Vous ĂȘtes guidĂ© par votre oreille musicale ; vous vouez une passion pour le jazz
 OĂč puisez-vous l’inspiration dans le choix ou le dĂ©veloppement des thĂšmes, de l’ambiance, d’une sensation?
Chaque chose est Ă  sa place. Un rayon de soleil, une conversation, la lecture d’un livre, surtout, mon propre imaginaire et ma volontĂ© d’avancer font que je continue d’avoir la capacitĂ© Ă  produire quelques nouvelles idĂ©es.

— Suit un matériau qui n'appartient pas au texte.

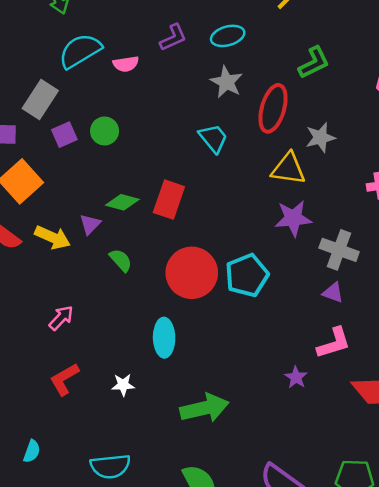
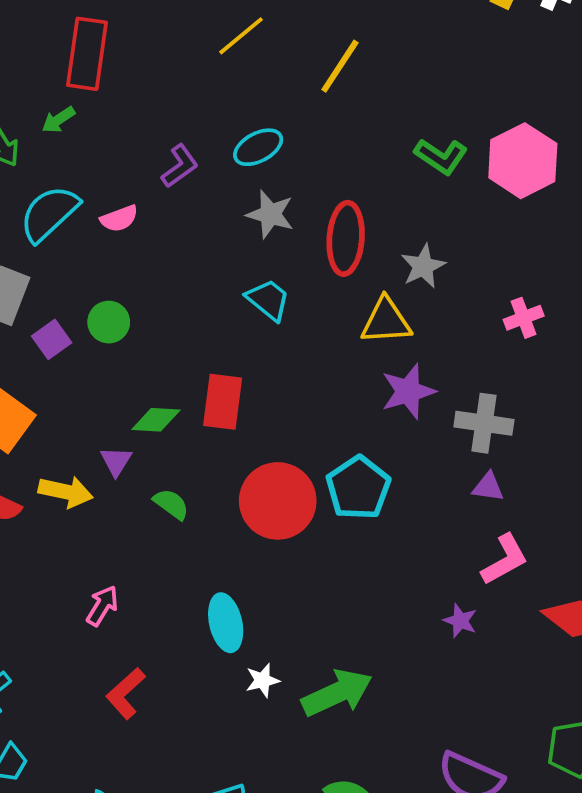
green L-shape: (314, 63) -> (441, 156), moved, turned 72
cyan ellipse: (164, 338) -> (226, 623), moved
white star: (123, 385) -> (262, 680), moved

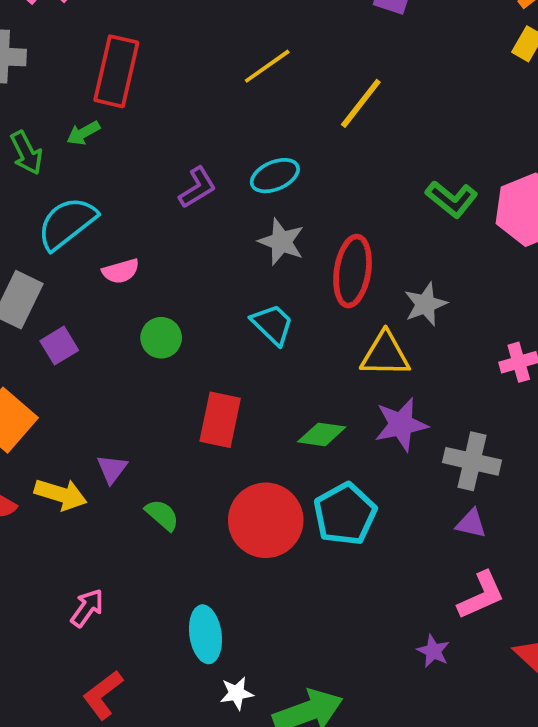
pink semicircle: (119, 219) -> (121, 271), moved
green circle: (109, 322) -> (161, 338), moved
green diamond: (156, 420) -> (322, 434), moved

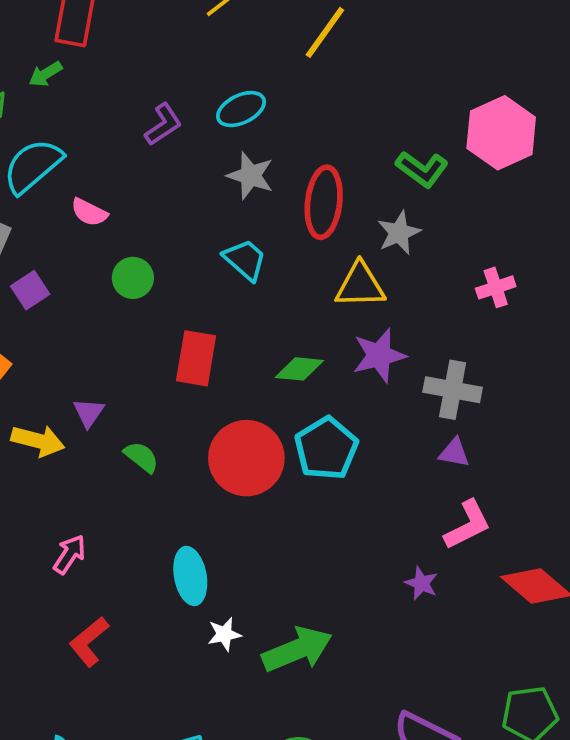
green L-shape: (452, 199) -> (422, 169), moved
pink semicircle: (121, 271) -> (89, 212), turned 45

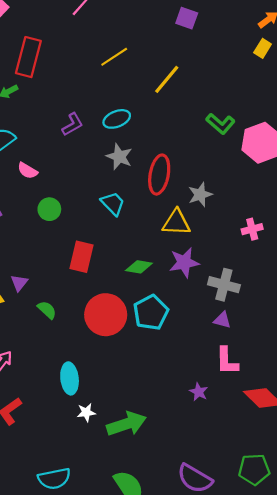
green L-shape: (422, 169) -> (221, 124), moved
pink L-shape: (468, 525) -> (227, 361), turned 112

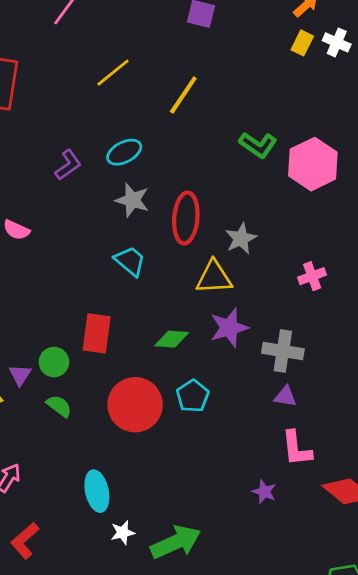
green circle: (49, 209) -> (54, 362), moved
cyan pentagon: (151, 312) -> (193, 396), size x0.7

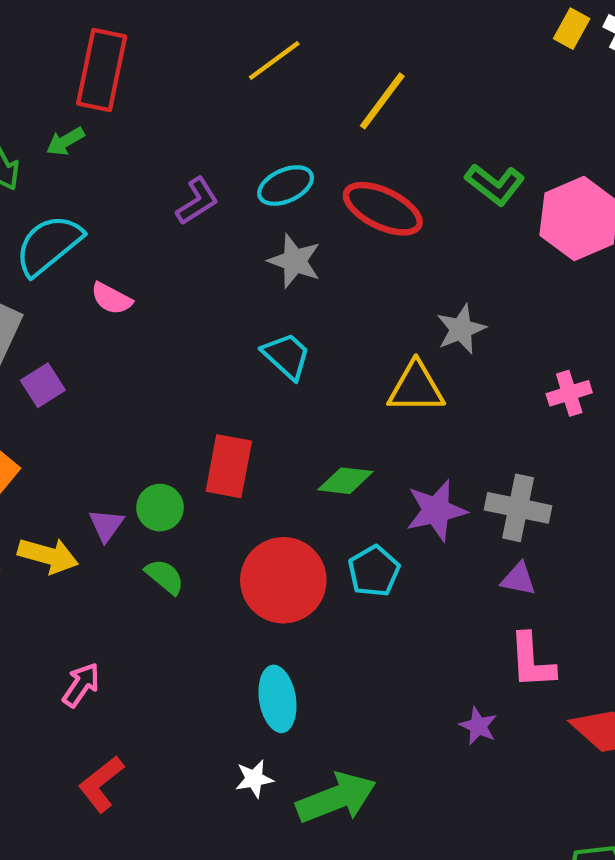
red ellipse: (186, 218) -> (383, 209), moved, turned -72
purple star: (229, 328) -> (436, 510), moved
cyan ellipse: (97, 491) -> (277, 699), moved

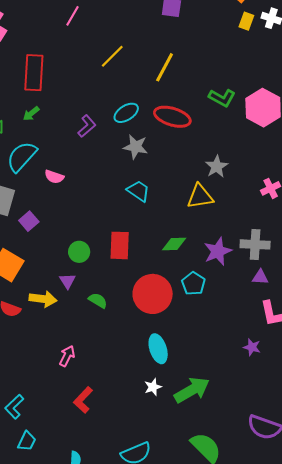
green arrow: (65, 141) -> (31, 114), moved
green circle: (160, 508) -> (79, 252), moved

Y a-t-il un souci constant ou une relation affective avec votre clientĂšle?
Ces deux Ă©lĂ©ments sont intimement mĂȘlĂ©s. Le souci est la base de mon professionnalisme et l’affectivitĂ© est la cerise sur le gĂąteau, dont il faut se mĂ©fier et dont il ne faut surtout pas abuser.

Etes-vous d’accord pour dire que la cuisine, ce n’est pas toujours de l’art tout court, mais le produit, l’assaisonnement, la cuisson, et qu’il faut trouver le juste ton?
Totalement. La cuisine peut ĂȘtre trĂšs bonne et surtout trĂšs rĂ©guliĂšre en Ă©tant artisanale. Par essence, l’artiste est quelqu’un d’angoissĂ©, de stressant, et ses grand coups d’éclat peuvent s’accompagner de choses moins bien rĂ©alisĂ©es, parce que plus Ă©motionnelles.

«J’ai besoin de mettre de la poĂ©sie dans les assiettes (…) Un plat est bon lorsqu’il ouvre le champ aux Ă©motions.» Comment Pierre Gagnaire a construit son univers sensoriel et Ă©crit son garde-manger?
En vivant, en travaillant, en restant modeste et curieux, avec l’ambition que le plat de ma vie sera fait demain.

Vos enseignes parsĂšment le monde: SĂ©oul, Tokyo, Courchevel, Paris (restos Gaya et Pierre Gagnaire),Londres (Sketch), Las Vegas (Twist), Moscou (Les Menus), Hong Kong (Pierre), DubaĂŻ (Reflets), vous gĂ©rez le Colette Ă  St-Tropez
 Qu’est-ce qui prime Ă  vos yeux? Est-ce un dĂ©fi d’initier Ă  l’éveil du goĂ»t des populations?
Je n’ai aucune ambition mondialiste et aucun goĂ»t du pouvoir. Le dĂ©fi est de produire une qualitĂ© sincĂšre dans tous ces endroits, avec des gens que j’aime et respecte profondĂ©ment.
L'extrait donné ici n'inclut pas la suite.